First thing I just want to tackle is that I don’t think a relational database system is boring. Maybe some of them are old, but you’re going to have one. Everybody’s going to have a relational database system, they’ve been around for 30 years, there’s a ton of investment there and I still have a lot of friends at TeraData in Green Plum, so I’m not going to poke them in the eye too much. That being said, the transition from TeraData where we were working on probably the world’s most sophisticated parallel database engine to Yahoo and working on a brand new distributor system was a bit of an eye opener because the factors of what you’re focusing on are very different. At Yahoo, we were massively focused on scale, we had a ton of data. When I was there it was 200 metabytes worth of data, so we were always pushing the envelope in the software to scale to that point, where it was the name noted or the file system or whatever it turned out to be. The very big difference that I saw though was we were not focused on things like efficiency, where a commercial company is looking at things like is it efficient from a storage stand point? Is it efficient from a job management stand point? Because they’re having to compete with that. At Yahoo, our approach was basically to just throw more machines out there. It’s cheaper to just throw more machines out than to actually focus on the software. So, you see in the Hadoop ecosystem things like QFS coming out now which are looking at some of the bits that are lacking in Hadoop and HDFS and saying, ” Look, this was nice, but it’s not going to be thing that’s going to get you over to the next 10 to 15 years”, we need to fix that.


So, you think that it’s fair to say that every organization will always have a relational database somewhere in their big data infrastructure?


Don’t see that going away for the next 15 years, no.
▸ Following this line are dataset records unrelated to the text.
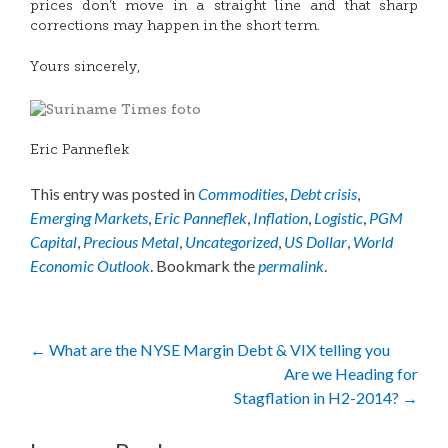
prices don’t move in a straight line and that sharp
corrections may happen in the short term.
Yours sincerely,
Eric Panneflek
This entry was posted in
Commodities
,
Debt crisis
,
Emerging Markets
,
Eric Panneflek
,
Inflation
,
Logistic
,
PGM
Capital
,
Precious Metal
,
Uncategorized
,
US Dollar
,
World
Economic Outlook
. Bookmark the
permalink
.
Post
←
What are the NYSE Margin Debt & VIX telling you
Are we Heading for
navigation
Stagflation in H2-2014?
→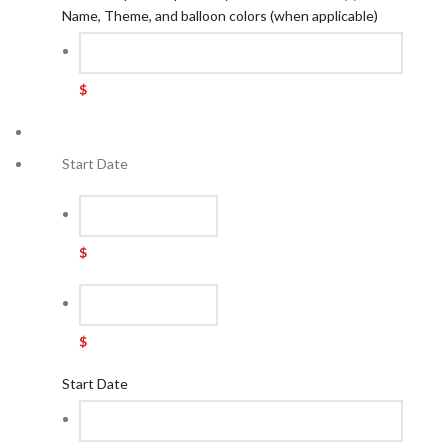
Name, Theme, and balloon colors (when applicable)
$
Start Date
$
$
Start Date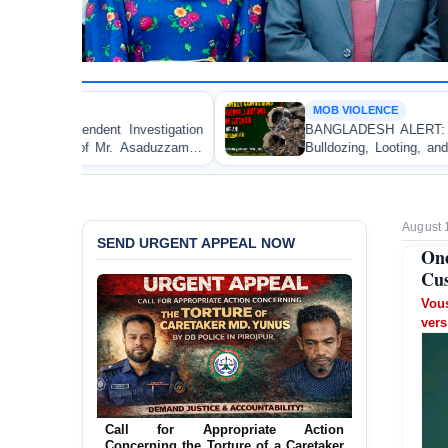
MOB VIOLENCE
tion
BANGLADESH ALERT: JMBF Strongly Condemns th
aman
Bulldozing, Looting, and Arson Attack on the Home 
an Awami League Leader in Patuakhali
August 
SEND URGENT APPEAL NOW
One
Cus
Vous
vers
Ensure Immediate Protection for Two
Detained Lesbian Young Women in
Jamalpur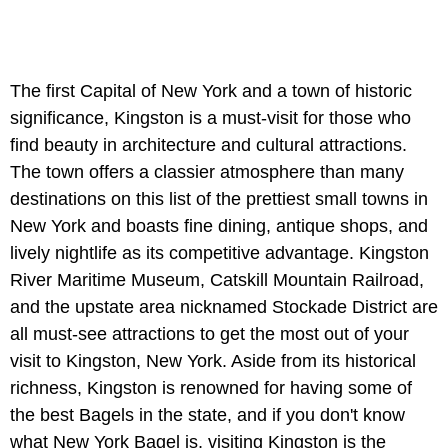
The first Capital of New York and a town of historic
significance, Kingston is a must-visit for those who
find beauty in architecture and cultural attractions.
The town offers a classier atmosphere than many
destinations on this list of the prettiest small towns in
New York and boasts fine dining, antique shops, and
lively nightlife as its competitive advantage. Kingston
River Maritime Museum, Catskill Mountain Railroad,
and the upstate area nicknamed Stockade District are
all must-see attractions to get the most out of your
visit to Kingston, New York. Aside from its historical
richness, Kingston is renowned for having some of
the best Bagels in the state, and if you don't know
what New York Bagel is, visiting Kingston is the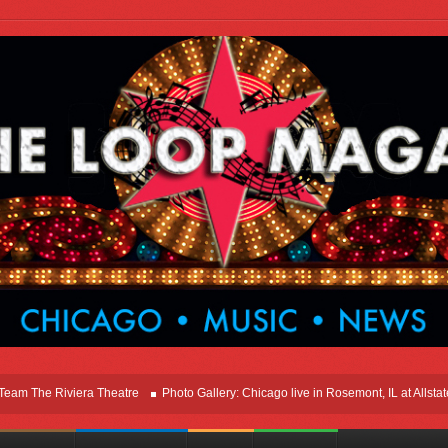
e Riviera Theatre
Photo Gallery: Chicago live in Rosemont, IL at Allstate Are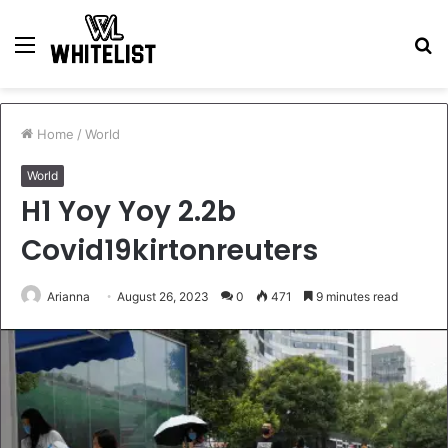
Menu
S
fo
Home
/
World
World
H1 Yoy Yoy 2.2b
Covid19kirtonreuters
Arianna
August 26, 2023
0
471
9 minutes read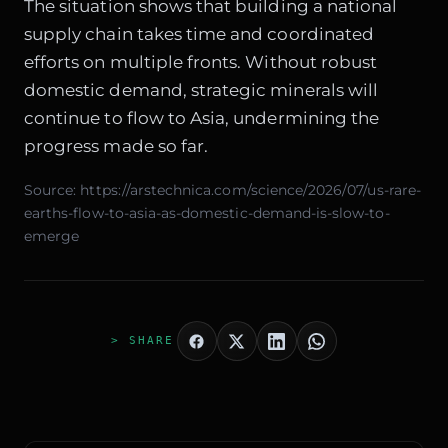
The situation shows that building a national
supply chain takes time and coordinated
efforts on multiple fronts. Without robust
domestic demand, strategic minerals will
continue to flow to Asia, undermining the
progress made so far.
Source:
https://arstechnica.com/science/2026/07/us-rare-
earths-flow-to-asia-as-domestic-demand-is-slow-to-
emerge
> SHARE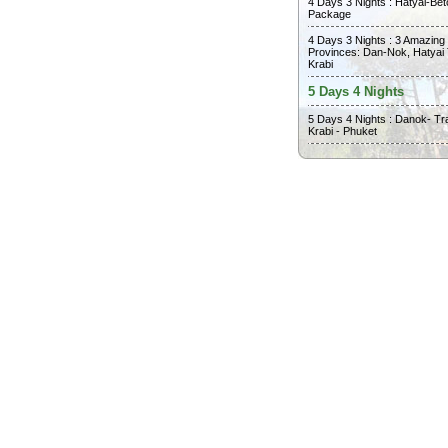
4 Days 3 Nights : Hatyai-Bet
Package
4 Days 3 Nights : 3 Amazing
Provinces: Dan-Nok, Hatyai
Krabi
5 Days 4 Nights
5 Days 4 Nights : Danok- Tr
Krabi - Phuket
If I can add something that came up a lot. In the offline analytic space, what we are finding now is that Hadoop is progressing and evolving rapidly, but with the entire stack, Hadoop is not ready yet to do everything we need it to do. So, we at LinkedIn are really looking at a very tightly integrated story between Hadoop and a traditional relational database to drive insights on one side and then to drive feedback loops on the other side.


Great. So, one thing we were also talking earlier on was, the fact that we’re not just talking about hardware and software choices. When we think about the big data stack, it’s a lot about people, it’s about organization, it’s about how IT manages budget and the people within that. Ashok, to put you on the spot again since you’re entering into a new organization, you obviously are being brought in to think a little bit about how the people are architected. Maybe you can comment a little on some of these tensions between should this be centralized? Should the big data expertise of a company be a centralized unit that services all its constituents? Should it be de-centralized? Should there be a data scientist in every department? How are you thinking about the people that map to this big data stack at Verizon as you come in to take that role?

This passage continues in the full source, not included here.